К вечеру работа была закончена. Чучело получилось на славу: тут не только ворона, но и человек мог испугаться. Правда, «руками» оно не размахивало и не било по голове себя: не было ветра.

— Подождем немного. Может, еще подует,— с надеждой посмотрел Славка на небо.— В сумерках всегда начинается ветер.

Мы зашли в избу и стали кипятить чай.

Бум-м, бум-м! — раздалось вдруг со двора. И еще громче: бум-м-м, бумм!

— Ну вот, я же говорил,— обрадовался Славка.— Работает, как часы!

Мы выскочили во двор и смущенно остановились. Около пугала стоял братишка и кидал в чучело камни. При каждом попадании ведро тоненько пело, и Шурка подпрыгивал от радости.

— Ну молодец, ветродуй лопоухий,— похвалил его я.— Теперь будешь заменять ветер. Пойдем спать, а то тебе надо рано вставать и кидать в чучело камни.

Проснулся я от какого-то разговора. Мать в этот вечер принимала продукты и должна была прийти поздно. Их привозили с «вертушкой» — вагоном сборного поезда. Сначала их надо было принять, потом погрузить на телегу и привезти в магазин.

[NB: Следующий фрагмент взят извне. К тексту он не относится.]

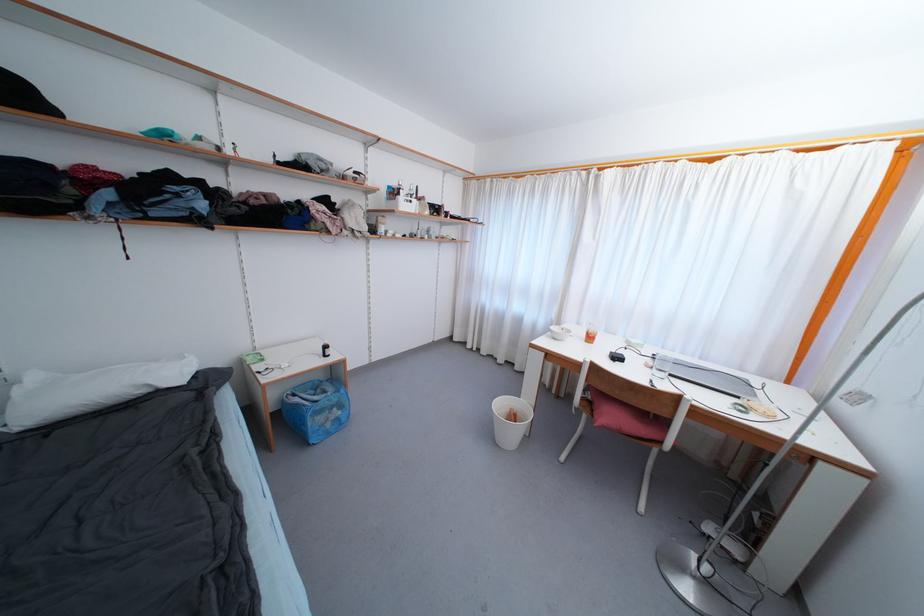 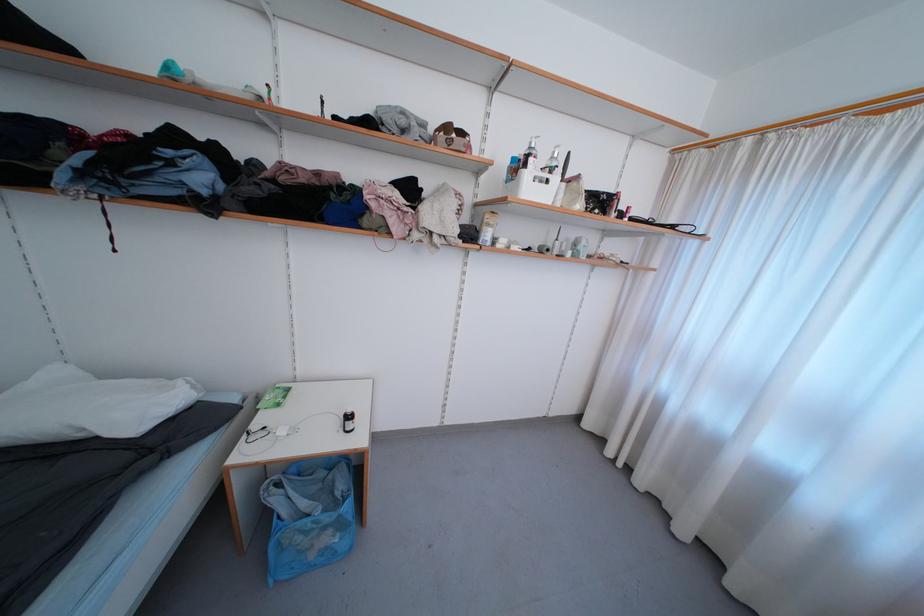 Where in the second image is the point corresponding to (x=333, y=354) from the first image?

(354, 429) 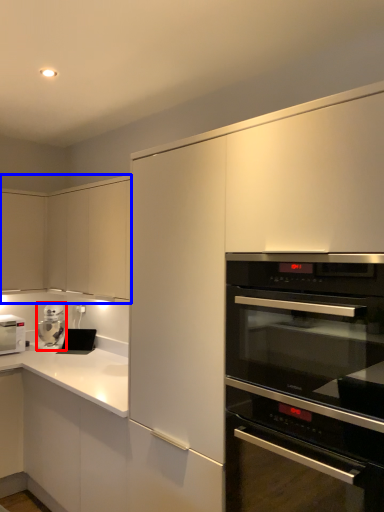 Question: Among these objects, which one is farthest to the camera, kitchen appliance (highlighted by a red box) or cabinetry (highlighted by a blue box)?

Choices:
 (A) kitchen appliance
 (B) cabinetry

Answer: (A) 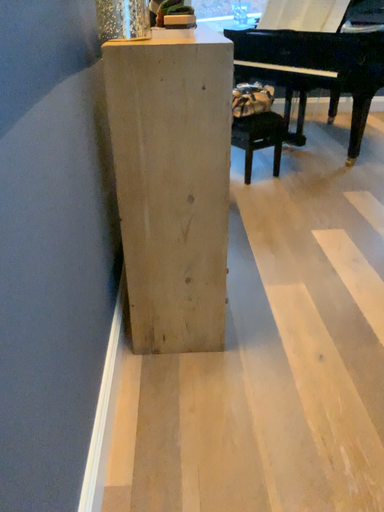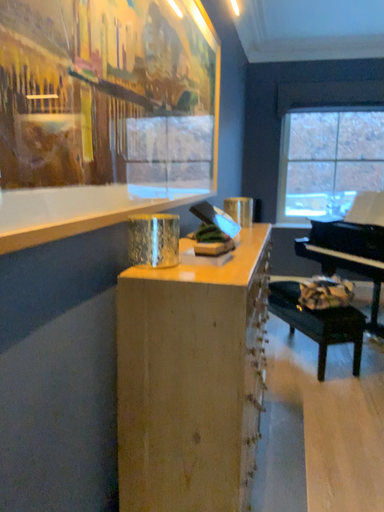 Question: Which way did the camera rotate in the video?

Choices:
 (A) rotated upward
 (B) rotated downward

Answer: (A) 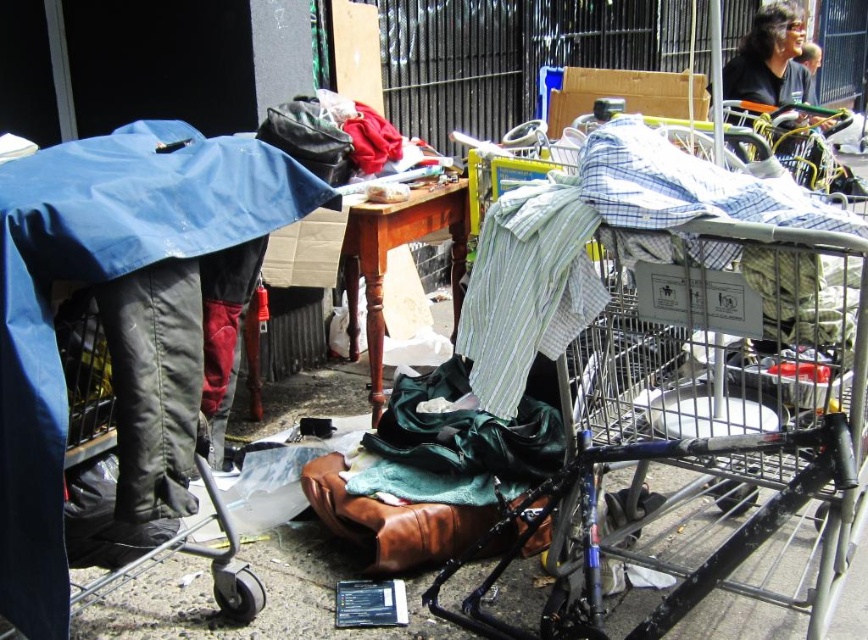 Question: Which of the following is the farthest from the observer?

Choices:
 (A) metallic silver shopping cart at center right
 (B) black shirt at upper right

Answer: (B)

Question: Which object is closer to the camera taking this photo?

Choices:
 (A) metallic silver shopping cart at center right
 (B) black shirt at upper right

Answer: (A)

Question: Is metallic silver shopping cart at center right smaller than black shirt at upper right?

Choices:
 (A) yes
 (B) no

Answer: (B)

Question: Is metallic silver shopping cart at center right above black shirt at upper right?

Choices:
 (A) no
 (B) yes

Answer: (A)

Question: Observing the image, what is the correct spatial positioning of metallic silver shopping cart at center right in reference to black shirt at upper right?

Choices:
 (A) above
 (B) below

Answer: (B)

Question: Which object is farther from the camera taking this photo?

Choices:
 (A) black shirt at upper right
 (B) metallic silver shopping cart at center right

Answer: (A) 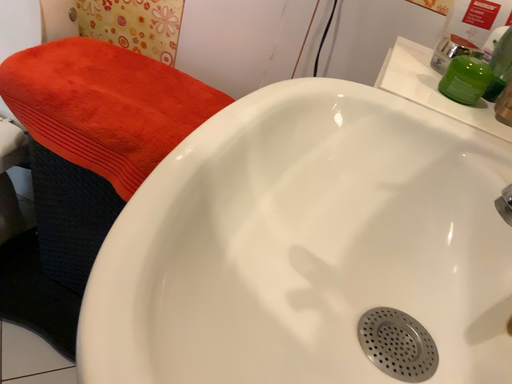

— Что вы тут делаете, что вам здесь надо?— услышал я взволнованный голос.— Это чужой двор и нечего вам тут делать. Уходите, а то позову сторожа.

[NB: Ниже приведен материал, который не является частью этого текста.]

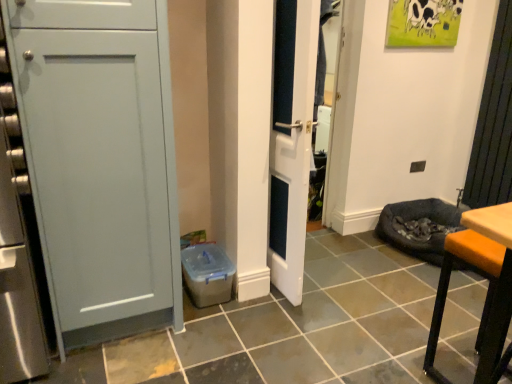 The height and width of the screenshot is (384, 512). Find the location of `vacant region in front of white glossy door at center`. vacant region in front of white glossy door at center is located at coordinates (275, 327). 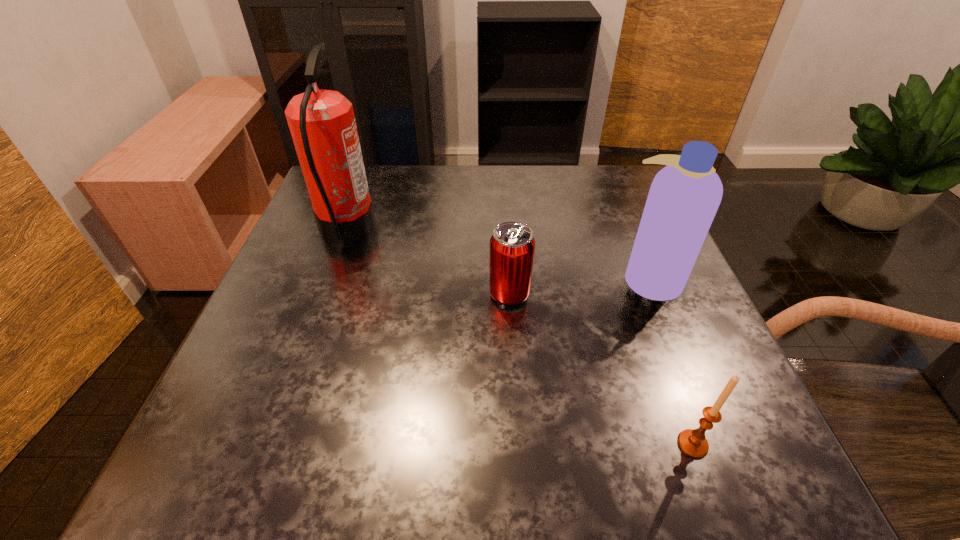 In order to click on object located at the near edge in this screenshot , I will do `click(693, 443)`.

This screenshot has width=960, height=540. What are the coordinates of `object located in the left edge section of the desktop` in the screenshot? It's located at (322, 124).

Where is `shampoo that is positioned at the right edge`? shampoo that is positioned at the right edge is located at coordinates (684, 196).

This screenshot has width=960, height=540. What are the coordinates of `candle_holder at the right edge` in the screenshot? It's located at (693, 443).

Where is `object that is at the far left corner`? The height and width of the screenshot is (540, 960). object that is at the far left corner is located at coordinates (322, 124).

Locate an element on the screen. object that is positioned at the near right corner is located at coordinates (693, 443).

Where is `vacant region at the far edge`? The height and width of the screenshot is (540, 960). vacant region at the far edge is located at coordinates point(411,180).

I want to click on vacant space at the near edge of the desktop, so click(322, 430).

The height and width of the screenshot is (540, 960). In order to click on vacant space at the left edge of the desktop in this screenshot , I will do tap(321, 276).

This screenshot has height=540, width=960. Find the location of `vacant region at the right edge of the desktop`. vacant region at the right edge of the desktop is located at coordinates (649, 319). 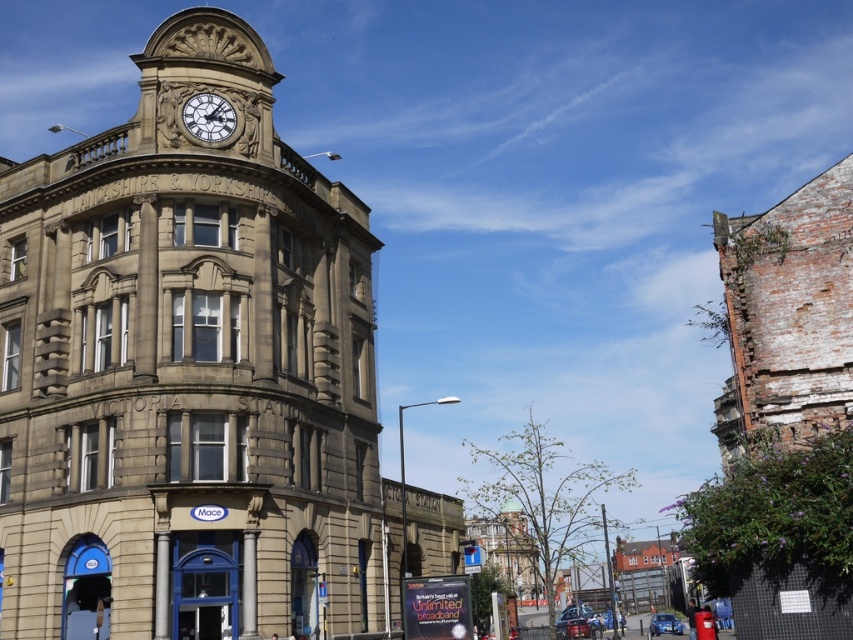 You are an architect inspecting the Victoria Station building. You notice the brown stone clock tower at upper center and the matte stone clock at upper center. Which of these two objects is wider?

The brown stone clock tower at upper center is wider than the matte stone clock at upper center.

You are standing in front of the building and want to take a photo. You notice two points marked on the building facade. Which of the two points, point 1 at coordinates (209, 616) or point 2 at coordinates (196, 108), is closer to your camera lens?

Point 1 at coordinates (209, 616) is closer to the camera lens than point 2 at coordinates (196, 108). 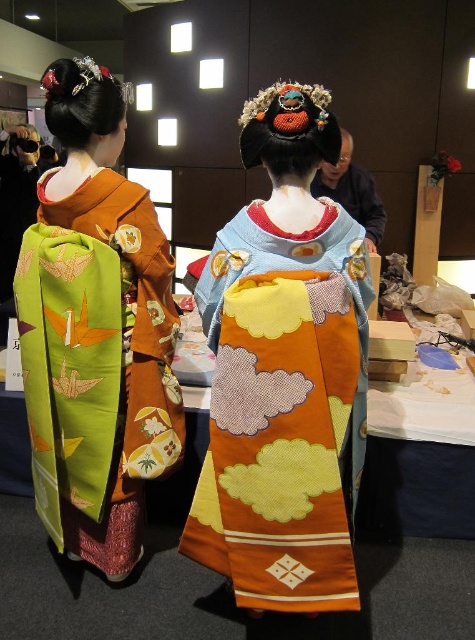 You are standing in the cultural event venue and see the silky orange kimono at center. Where exactly is it positioned in terms of coordinates?

The silky orange kimono at center is located at coordinates point (285,372).

You are organizing a photo shoot and need to arrange the silky orange kimono at center and the green silk kimono at left in a compact space. Based on their sizes, which kimono should you place first to optimize space?

The silky orange kimono at center occupies less space than the green silk kimono at left, so you should place the green silk kimono at left first to optimize space. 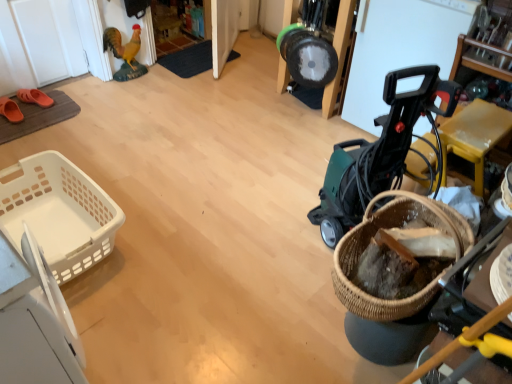 Find the location of a particular element. The height and width of the screenshot is (384, 512). vacant area that lies between green plastic baby carriage at right and white plastic basket at left, placed as the 1th basket when sorted from left to right is located at coordinates (211, 238).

— Не бойся, мама, это же чучело!— соскочил я с кровати, распахивая дверь.— Мы его только сегодня сделали.

— Вот, варнаки, напугали,— облегченно вздохнула мать.— А я-то подумала, что в огород залезли. И воровать-то нечего, а испугалась.

В это время наконец-то дунул ветер, чучело подняло «руку» и ударило себя по «голове»: бум-м!

— Вовремя ты вышел, сынок, а то бы мне и на самом деле пришлось идти за Савеличем.

ГОВОРЯЩАЯ ПАМЯТЬ

Уходя на работу, мать подала мне табель и наказала сходить записаться в школу.

— Давно надо было, да я как-то выпустила из виду.

От нашего дома до школы было рукой подать: стояла она за линией, левее станционного здания. Весной в поселке начали строить новую школу, но теперь вокруг бетонированного фундамента сиротливо возвышались горы брусьев и досок. Из рабочих почти никого не осталось, и строительство прекратили.

Школа была маленькой, неприглядной, всего с одной классной комнатой. Полы в классе были покрашены, парты — тоже. Терпко пахло олифой, стружками, клеем. В огромной комнате было тихо и пусто, слышно было, как о стекло билась одинокая муха. Только из каморки, примыкающей к классу, доносились приглушенные голоса. Я прислушался.

— Вообще, Глафира, я тебя понимаю,— возбужденно гудел мужской голос.— Но ведь и меня ты должна понять. Если ты не согласна, я больше не могу оставаться в этом поселке. Для меня это мучительно — ходить с тобой по одной земле и знать, что ты любишь другого. Насильно мил не будешь, но ведь я не могу без тебя, Глафира!

— Не надо об этом, Алеша, я тебя очень прошу, не надо,—мягко, но настойчиво возразил женский голос.— Я сама думала, что с Петром у нас просто дружба. Но когда проводила его, поняла, что без него мне не жить. Пусть придет хоть без рук, хоть без ног, все равно он будет желанным.